SonarQube Code Coverage, Azure DevOps and .NET Core


How do you get SonarQube/SonarCloud code coverage to work with .NET Core and Azure DevOps?



    These steps assume that you are using .NET Core 3.x and that you have already have a Azure DevOps Build Pipeline integrated with SonarQube/SonarCloud. However, you are unable to get the code coverage statistic to work.

    Step One: Make it work in the IDE

    I'm using Xunit to run my unit tests, so I've added the following Nuget packages to my test project. Make sure your tests run successfully in your IDE.
    • Microsoft.NET.Test.Sdk
    • Xunit
    • Xunit.runner.visualStudio

    Step Two: Add the SonarQube Properties

    Add the following two extra properties to your SonarQubePrepare task in your Azure DevOps build pipeline.
    • sonar.cs.vstest.reportsPaths=$(Agent.TempDirectory)\**\*.trx
    • sonar.cs.vscoveragexml.reportsPaths=$(Agent.TempDirectory)\**\*.coveragexml

    If you are using a YAML build pipeline the SonarQubePrepare task should look like the following. I'm using SonarCloud, so I have the SonarCloudPrepare task, however the inputs are the same.

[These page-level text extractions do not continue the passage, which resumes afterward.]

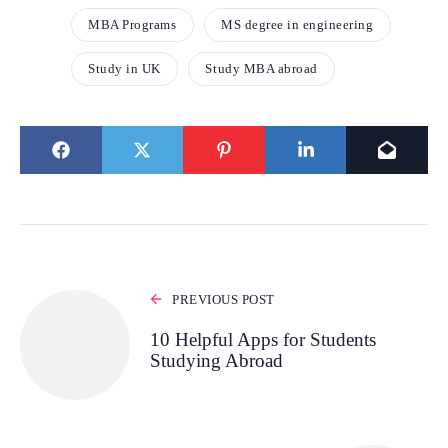
MBA Programs
MS degree in engineering
Study in UK
Study MBA abroad
PREVIOUS POST
10 Helpful Apps for Students
Studying Abroad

    - task: SonarCloudPrepare@1
      inputs:
        SonarCloud:'SonarCloud'
        organization: 'seanke'
        scannerMode: 'MSBuild'
        projectKey:'seanke_SonarQubeDotNetCoreCodeCoverageExample'
        extraProperties: |
          sonar.cs.vstest.reportsPaths=$(Agent.TempDirectory)\**\*.trx
          sonar.cs.vscoveragexml.reportsPaths=$(Agent.TempDirectory)\**\*.coveragexml

    Step Three: Output Unit Test Code Coverage

    Add the following argument to the DotNetCoreCLI test task in your build pipeline.

    • --collect "Code Coverage"

    The YAML build pipeline task looks like this. This assumes that your test project is appended with test.csproj.

    - task: DotNetCoreCLI@2  
      inputs:
        command: 'test'
        arguments: '--collect "Code Coverage"'
    

    That's it!

    Check out this project for the full working example:

    Comments

    1. I believe this assumes that you're using Windows build agents with Visual Studio Enterprise. When using Coverlet, it can be configured to generate an OpenCover report which SonarQube can consume.